Le point de départ : la réouverture du Palace - lieu mythique des nuits parisiennes dans les années 70-80 - restauré et rendu à sa vocation originelle : un théâtre, désormais consacré aux spectacles des comiques et autres stand-ups. C'est Valérie Lemercier qui essuiera les plâtres.

Sauf que... N'en déplaîse aux repreneurs des lieux, pour moi le Palace restera éternellement un lieu de danse et de plaisir inégalable ...

Car oui, mes chouchous, vot' Manu ELLE Y ETAIT...

Revenons rapidement 30 ans en arrière. L'ère Disco battait son plein et à New-York ouvrait le Studio 54, où allaient s'encanailler tous les bioutifules pipeules de l'époque, mélangés aux branchés et à des gens de la rue choisis sur leur look ou leur bonne mine.

A Paris, un jeune gay épris de fête et de délire, Fabrice Emaer,  décide d'appliquer la même recette et reprend un théâtre à l'abandon rue du Faubourg Montmartre : Le Palace.

Fêtes folles, dans tous les sens du terme, lasers, le DJ branché de l'époque : Guy Cuevas, extravagants, célébrités, gays, lesbiennes, travelos (on ne disait pas encore drag-queens), branchés, et gens de la rue se mélangent pour créer une ambiance unique. La boite connait un succès fulgurant et les files d'attente s'allongent à l'entrée.

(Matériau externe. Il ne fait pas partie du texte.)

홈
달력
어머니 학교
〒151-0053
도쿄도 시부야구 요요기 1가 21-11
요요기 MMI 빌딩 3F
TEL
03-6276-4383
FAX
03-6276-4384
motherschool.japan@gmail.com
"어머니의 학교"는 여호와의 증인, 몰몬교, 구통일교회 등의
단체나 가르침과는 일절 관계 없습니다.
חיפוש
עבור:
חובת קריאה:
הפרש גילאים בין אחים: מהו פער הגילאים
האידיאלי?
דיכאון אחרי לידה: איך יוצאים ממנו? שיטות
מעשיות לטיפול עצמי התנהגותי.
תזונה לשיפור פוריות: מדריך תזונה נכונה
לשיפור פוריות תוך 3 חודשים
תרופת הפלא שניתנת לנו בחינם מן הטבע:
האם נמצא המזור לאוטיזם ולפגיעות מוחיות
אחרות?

Files d'attentes ou Manu et ses potes super-lookés attendaient aussi. Parfois, on ne rentrait pas, et on allait se taper un kébab rue du Faubourg-Montmartre en faisant les cons. Parfois on rentrait et là, c'était le bonheur dont on profitait jusqu'au bout de la nuit. On matait plus qu'on ne dansait parfois, car le spectacle était vraiment dans la salle... Parfois aussi, on se retenait toute la nuit d'aller aux toilettes, parce que là, c'était vraiment très chaud.. Parfois on crevait de soif, parce que les consos étaient vraiment chères et qu'on avait plus assez de sous...

Des célébrités ? On en croisait quelques-unes... Mais contrairement à la légende, elles n'étaient pas si "mélangées" que ça... Très vite s'était ouvert un carré VIP qui s'appelait le "Privilège" et où les people se retrouvaient entre eux.. Quant aux folles soirées privées, tu rentrais pas, même pas en rêve...

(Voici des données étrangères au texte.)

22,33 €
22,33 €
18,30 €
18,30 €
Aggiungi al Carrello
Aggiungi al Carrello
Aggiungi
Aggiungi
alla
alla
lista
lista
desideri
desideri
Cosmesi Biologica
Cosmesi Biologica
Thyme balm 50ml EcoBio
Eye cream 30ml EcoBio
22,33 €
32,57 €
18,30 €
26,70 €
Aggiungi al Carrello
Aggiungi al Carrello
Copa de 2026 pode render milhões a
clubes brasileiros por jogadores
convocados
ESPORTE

J'ai quand même croisé Gainsbourg un jour de chance. Tétanisée, je n'ai même pas osé l'aborder. J'étais encore jeune...

C'est vrai que l'ambiance était unique et assez dingue. En tous cas, je ne l'ai jamais retrouvée ailleurs..

Un jour pourtant j'en ai eu marre de faire la queue pendant des heures dans le froid. Et je me suis tournée vers des lieux plus traditionnels, mais où on rentrait plus facilement...

Et puis le Palace a fermé, pour une histoire de drogue.. Fabrice Emaer le relance, mais meurt, du sida, en 1983. Fin des années disco, début des années fric.

Il y a bien eu quelques tentatives de relance, mais l'esprit n'y était plus.

Entre temps, de mon côté, j'avais rencontré mon meuri et un peu changé de vie en laissant derrière moi les années Palace..

Mais je n'ai jamais oublié, jamais.. Je ne suis pas nostalgique, non, la nostalgie ne sert à rien et le passé est le passé. J'ai juste un petit pincement au coeur quand on m'annonce que le Palace devient un théâtre avec son décor rococo d'origine restauré.

Pour moi, le Palace restera éternellement un lieu laqué de rouge et noir ou les lasers venaient percuter les boules à facettes et où on pouvait danser jusqu'au bout de la nuit à moitié à poil ou avec une plume dans le derrière sans que personne ne dise rien.

Et je n'irai pas y voir les spectacles qui y passent. Epicétout.

Faut pas déconner avec les souvenirs à Manu.